[Entries provided Boundary: Start]
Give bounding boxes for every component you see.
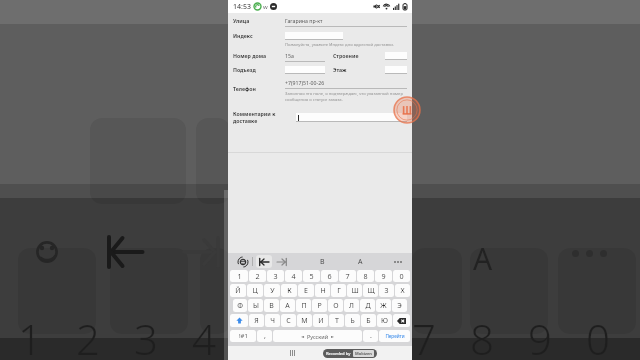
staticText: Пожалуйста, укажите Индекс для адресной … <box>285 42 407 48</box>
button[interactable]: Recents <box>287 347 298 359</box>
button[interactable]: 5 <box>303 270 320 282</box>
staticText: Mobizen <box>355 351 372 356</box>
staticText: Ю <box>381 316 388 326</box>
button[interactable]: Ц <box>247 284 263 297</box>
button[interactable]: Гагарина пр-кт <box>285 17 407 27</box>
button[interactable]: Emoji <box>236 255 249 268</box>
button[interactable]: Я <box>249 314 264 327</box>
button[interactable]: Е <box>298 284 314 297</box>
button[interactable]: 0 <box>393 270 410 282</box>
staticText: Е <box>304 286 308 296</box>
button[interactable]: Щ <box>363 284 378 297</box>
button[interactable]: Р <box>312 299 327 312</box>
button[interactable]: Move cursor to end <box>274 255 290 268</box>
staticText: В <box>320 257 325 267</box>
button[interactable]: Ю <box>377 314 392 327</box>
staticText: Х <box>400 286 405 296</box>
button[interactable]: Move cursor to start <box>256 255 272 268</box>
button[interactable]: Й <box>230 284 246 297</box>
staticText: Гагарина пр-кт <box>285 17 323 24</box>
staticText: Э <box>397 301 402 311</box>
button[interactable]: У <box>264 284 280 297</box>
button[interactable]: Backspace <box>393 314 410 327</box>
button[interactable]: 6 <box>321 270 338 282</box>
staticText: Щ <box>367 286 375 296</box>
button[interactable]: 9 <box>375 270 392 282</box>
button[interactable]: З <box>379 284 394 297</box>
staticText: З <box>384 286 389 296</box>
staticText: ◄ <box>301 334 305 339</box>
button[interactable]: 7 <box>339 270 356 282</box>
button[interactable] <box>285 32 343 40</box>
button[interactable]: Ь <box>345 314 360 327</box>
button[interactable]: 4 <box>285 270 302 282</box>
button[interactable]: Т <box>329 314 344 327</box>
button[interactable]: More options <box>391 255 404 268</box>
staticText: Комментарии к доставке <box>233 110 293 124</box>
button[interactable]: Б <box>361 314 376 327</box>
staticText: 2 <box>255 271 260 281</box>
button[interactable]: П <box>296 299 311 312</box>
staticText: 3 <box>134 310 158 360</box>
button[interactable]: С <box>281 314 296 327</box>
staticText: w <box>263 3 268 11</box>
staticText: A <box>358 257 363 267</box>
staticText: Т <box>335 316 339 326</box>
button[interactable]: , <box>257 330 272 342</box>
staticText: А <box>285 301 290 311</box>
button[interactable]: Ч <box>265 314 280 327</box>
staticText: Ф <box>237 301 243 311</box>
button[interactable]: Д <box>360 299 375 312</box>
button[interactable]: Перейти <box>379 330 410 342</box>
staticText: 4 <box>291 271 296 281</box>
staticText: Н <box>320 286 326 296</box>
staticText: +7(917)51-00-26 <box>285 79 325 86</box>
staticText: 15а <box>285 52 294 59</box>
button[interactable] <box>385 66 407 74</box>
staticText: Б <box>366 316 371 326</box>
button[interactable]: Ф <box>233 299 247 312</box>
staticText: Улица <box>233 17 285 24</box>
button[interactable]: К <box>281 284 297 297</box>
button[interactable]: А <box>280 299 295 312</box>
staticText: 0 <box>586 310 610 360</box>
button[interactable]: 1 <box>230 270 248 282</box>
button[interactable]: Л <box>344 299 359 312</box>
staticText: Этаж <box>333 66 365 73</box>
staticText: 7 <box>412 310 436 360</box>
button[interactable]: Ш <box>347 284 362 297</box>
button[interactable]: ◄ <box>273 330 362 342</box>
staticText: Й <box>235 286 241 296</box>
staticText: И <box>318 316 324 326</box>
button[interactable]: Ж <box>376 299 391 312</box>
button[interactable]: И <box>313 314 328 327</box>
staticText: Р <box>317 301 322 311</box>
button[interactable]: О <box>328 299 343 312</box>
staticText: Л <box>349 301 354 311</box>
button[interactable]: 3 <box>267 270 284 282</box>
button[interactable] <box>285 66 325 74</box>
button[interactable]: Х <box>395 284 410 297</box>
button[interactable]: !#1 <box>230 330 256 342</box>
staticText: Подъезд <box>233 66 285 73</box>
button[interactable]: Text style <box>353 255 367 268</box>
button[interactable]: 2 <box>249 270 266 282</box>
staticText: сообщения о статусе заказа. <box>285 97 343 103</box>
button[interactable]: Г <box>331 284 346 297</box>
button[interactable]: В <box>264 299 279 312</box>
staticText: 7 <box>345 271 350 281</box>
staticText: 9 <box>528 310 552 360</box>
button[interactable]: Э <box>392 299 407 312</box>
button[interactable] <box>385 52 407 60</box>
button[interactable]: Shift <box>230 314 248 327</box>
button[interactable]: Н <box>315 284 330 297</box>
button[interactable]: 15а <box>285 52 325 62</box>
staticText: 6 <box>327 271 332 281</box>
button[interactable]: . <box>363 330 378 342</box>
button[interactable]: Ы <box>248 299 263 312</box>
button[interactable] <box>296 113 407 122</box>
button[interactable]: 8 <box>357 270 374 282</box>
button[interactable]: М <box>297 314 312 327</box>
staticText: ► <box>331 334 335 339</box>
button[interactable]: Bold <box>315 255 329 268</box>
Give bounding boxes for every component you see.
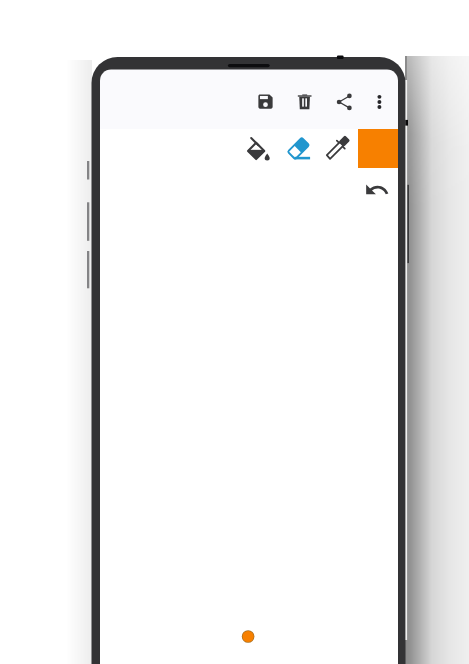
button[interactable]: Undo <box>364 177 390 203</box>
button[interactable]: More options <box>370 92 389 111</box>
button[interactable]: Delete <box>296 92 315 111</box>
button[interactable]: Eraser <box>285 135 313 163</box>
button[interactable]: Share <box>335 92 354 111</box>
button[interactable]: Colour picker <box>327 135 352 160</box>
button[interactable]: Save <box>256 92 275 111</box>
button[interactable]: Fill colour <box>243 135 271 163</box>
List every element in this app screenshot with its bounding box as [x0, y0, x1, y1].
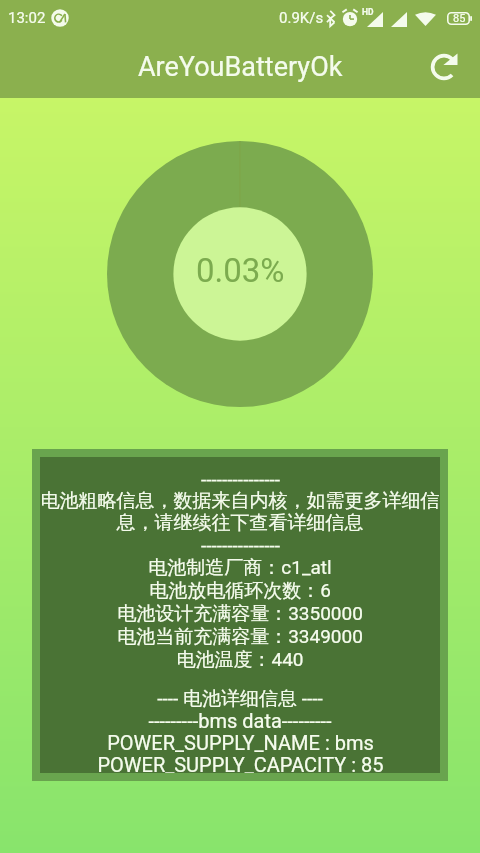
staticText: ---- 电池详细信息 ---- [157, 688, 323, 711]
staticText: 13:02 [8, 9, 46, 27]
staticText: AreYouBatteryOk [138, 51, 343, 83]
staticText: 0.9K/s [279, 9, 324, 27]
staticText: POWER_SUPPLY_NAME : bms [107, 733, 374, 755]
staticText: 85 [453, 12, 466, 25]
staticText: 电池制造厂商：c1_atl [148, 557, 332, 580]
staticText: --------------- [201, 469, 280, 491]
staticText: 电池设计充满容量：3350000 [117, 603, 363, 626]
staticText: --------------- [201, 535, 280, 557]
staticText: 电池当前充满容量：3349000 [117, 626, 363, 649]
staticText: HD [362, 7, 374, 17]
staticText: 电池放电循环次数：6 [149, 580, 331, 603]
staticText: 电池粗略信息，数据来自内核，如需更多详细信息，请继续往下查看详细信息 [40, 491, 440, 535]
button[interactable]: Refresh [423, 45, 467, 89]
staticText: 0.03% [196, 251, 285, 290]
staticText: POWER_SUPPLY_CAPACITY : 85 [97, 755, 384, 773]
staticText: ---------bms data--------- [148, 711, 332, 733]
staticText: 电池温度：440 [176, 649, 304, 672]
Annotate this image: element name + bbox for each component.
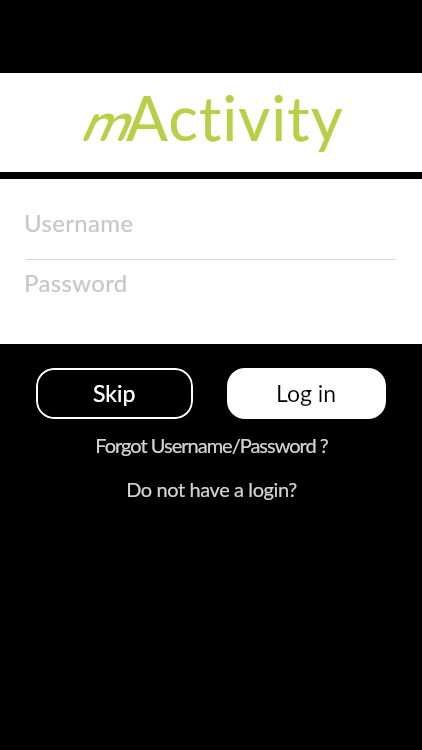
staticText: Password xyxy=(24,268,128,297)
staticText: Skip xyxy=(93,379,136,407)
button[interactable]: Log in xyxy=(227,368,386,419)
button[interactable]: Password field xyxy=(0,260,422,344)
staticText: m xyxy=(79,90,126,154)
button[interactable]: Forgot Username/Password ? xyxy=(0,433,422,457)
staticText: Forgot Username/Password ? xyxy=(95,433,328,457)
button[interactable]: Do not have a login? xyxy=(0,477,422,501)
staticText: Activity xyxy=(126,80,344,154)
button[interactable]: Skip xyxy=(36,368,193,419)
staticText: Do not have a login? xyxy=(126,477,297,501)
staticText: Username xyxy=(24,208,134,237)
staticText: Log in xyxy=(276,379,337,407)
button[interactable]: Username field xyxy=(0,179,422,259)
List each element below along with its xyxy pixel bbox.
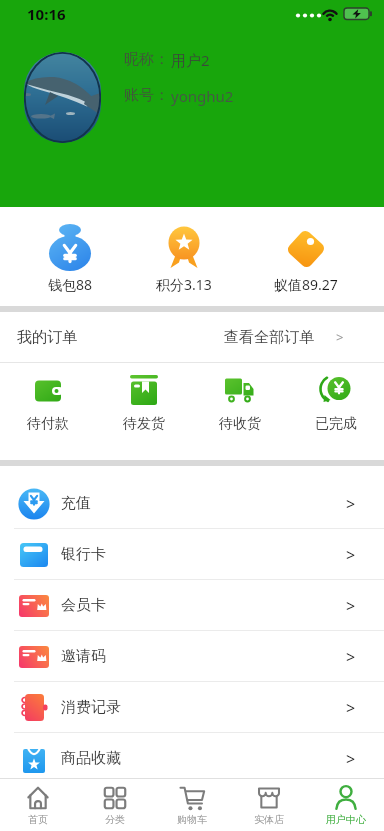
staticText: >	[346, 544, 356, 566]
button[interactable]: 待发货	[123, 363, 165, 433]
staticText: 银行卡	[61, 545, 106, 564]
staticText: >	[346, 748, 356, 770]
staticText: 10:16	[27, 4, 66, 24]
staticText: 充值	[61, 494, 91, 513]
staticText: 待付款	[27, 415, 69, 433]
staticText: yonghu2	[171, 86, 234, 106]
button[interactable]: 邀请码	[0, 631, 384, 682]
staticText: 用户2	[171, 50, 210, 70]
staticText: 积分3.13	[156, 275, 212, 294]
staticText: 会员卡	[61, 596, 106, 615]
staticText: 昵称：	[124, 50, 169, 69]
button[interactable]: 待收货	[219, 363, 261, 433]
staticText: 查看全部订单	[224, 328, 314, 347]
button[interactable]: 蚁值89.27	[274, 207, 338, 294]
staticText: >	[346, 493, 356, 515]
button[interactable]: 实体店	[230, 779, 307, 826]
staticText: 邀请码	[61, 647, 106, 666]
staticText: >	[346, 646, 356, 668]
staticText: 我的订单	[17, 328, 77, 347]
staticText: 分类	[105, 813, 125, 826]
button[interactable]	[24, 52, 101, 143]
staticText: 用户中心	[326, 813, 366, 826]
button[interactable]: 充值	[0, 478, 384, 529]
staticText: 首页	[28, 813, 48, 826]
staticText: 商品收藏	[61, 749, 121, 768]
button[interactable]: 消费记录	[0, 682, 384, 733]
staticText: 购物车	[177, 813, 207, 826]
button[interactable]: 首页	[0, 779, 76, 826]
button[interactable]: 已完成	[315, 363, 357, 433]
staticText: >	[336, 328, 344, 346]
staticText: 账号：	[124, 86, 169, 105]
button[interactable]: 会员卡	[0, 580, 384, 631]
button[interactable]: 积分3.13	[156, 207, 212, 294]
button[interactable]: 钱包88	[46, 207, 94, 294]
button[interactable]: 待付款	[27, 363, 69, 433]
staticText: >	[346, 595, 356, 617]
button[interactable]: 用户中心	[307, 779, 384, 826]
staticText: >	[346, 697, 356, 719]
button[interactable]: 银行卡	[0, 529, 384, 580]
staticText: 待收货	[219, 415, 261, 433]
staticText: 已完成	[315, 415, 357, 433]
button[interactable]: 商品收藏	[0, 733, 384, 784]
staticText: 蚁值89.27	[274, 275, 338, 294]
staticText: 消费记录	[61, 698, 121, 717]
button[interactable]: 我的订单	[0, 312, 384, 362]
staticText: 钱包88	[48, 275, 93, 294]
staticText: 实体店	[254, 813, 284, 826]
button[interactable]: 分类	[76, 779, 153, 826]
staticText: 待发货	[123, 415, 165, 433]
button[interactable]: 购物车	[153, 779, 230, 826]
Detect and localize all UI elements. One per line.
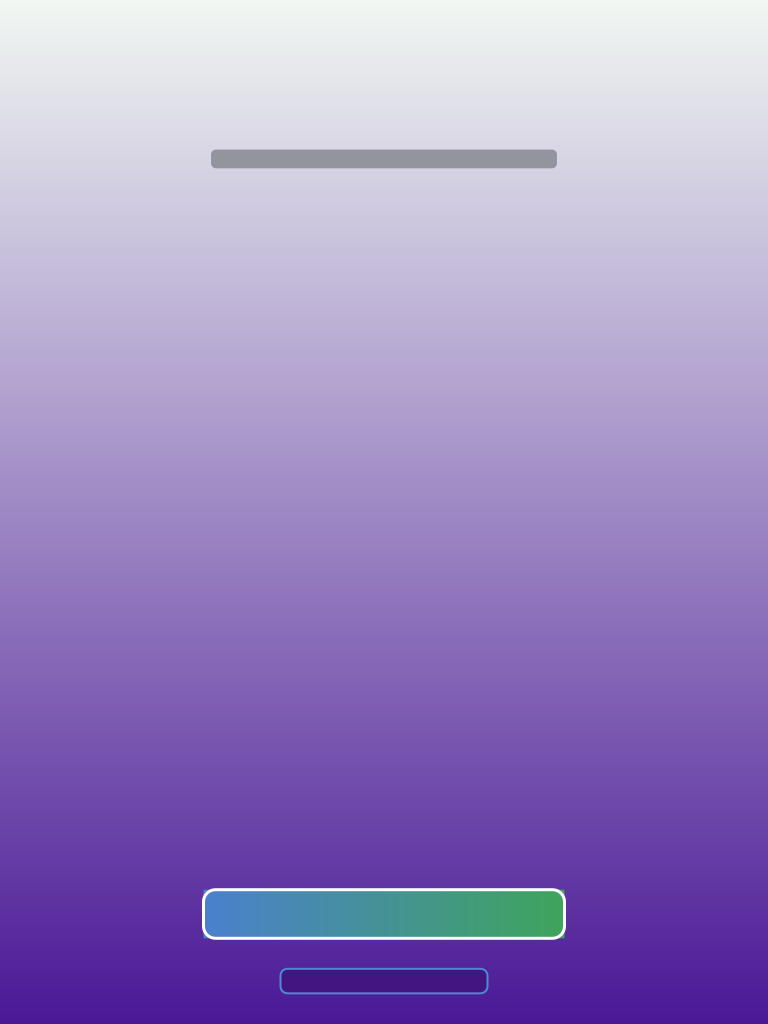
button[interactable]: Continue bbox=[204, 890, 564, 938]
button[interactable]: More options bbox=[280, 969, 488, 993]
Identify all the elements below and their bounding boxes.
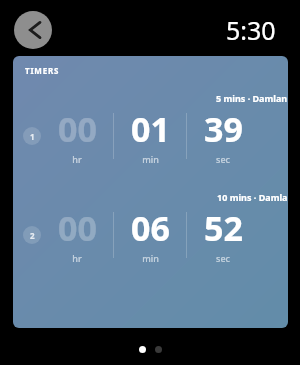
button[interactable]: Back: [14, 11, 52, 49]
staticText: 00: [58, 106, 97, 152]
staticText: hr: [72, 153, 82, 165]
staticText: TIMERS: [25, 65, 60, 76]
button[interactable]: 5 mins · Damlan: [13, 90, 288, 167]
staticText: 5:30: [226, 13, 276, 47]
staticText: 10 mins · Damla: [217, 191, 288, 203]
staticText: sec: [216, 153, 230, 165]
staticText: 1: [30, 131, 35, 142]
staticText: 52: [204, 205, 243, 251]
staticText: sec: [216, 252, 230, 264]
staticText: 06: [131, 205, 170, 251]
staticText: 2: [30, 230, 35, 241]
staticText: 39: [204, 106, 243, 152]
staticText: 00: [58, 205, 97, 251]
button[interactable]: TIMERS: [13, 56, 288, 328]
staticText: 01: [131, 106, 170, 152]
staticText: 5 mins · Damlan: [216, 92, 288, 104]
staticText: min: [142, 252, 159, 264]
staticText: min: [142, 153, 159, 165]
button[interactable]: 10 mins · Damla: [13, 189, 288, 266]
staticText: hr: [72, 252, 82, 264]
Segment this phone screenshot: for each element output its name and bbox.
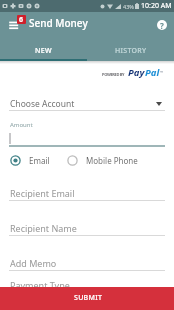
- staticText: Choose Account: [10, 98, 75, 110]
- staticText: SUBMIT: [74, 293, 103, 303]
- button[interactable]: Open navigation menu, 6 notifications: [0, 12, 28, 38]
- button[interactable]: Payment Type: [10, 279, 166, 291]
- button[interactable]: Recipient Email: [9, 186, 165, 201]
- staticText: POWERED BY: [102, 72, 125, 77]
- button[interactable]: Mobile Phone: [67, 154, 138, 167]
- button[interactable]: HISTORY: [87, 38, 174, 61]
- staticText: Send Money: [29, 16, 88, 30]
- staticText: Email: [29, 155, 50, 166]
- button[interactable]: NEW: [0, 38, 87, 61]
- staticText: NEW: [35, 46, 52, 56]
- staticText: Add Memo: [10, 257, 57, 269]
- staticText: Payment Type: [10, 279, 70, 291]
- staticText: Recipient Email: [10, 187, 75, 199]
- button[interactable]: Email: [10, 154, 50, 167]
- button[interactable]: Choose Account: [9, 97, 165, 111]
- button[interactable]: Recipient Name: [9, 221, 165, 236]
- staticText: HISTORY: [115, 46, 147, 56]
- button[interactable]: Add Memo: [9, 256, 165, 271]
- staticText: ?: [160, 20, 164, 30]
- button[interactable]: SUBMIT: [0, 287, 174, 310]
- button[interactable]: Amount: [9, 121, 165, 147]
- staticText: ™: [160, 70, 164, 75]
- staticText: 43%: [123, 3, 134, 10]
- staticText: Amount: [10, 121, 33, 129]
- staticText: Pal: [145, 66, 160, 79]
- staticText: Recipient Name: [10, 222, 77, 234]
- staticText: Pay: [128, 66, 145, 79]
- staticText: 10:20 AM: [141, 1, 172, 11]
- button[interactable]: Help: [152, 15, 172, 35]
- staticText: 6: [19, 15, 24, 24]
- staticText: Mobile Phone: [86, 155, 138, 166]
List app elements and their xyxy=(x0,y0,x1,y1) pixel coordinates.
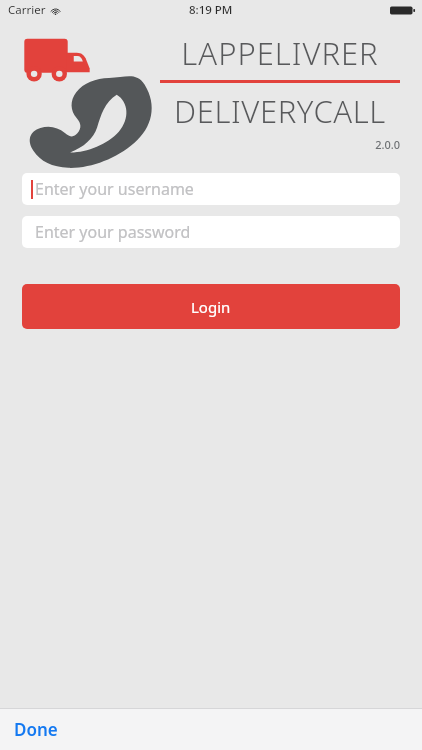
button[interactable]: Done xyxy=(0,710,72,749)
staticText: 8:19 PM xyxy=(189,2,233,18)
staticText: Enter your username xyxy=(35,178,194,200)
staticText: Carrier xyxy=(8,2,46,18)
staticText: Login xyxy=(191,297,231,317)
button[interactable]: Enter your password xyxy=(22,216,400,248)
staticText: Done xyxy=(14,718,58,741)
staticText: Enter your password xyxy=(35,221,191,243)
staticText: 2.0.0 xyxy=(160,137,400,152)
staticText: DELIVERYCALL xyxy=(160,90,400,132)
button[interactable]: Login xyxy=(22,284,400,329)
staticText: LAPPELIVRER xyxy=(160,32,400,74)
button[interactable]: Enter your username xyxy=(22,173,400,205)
[Entries provided Boundary: End]
(The task): Looking at the entries above, determine how many lines contain the word "bbox" and state only that number.

(Solved problem): 5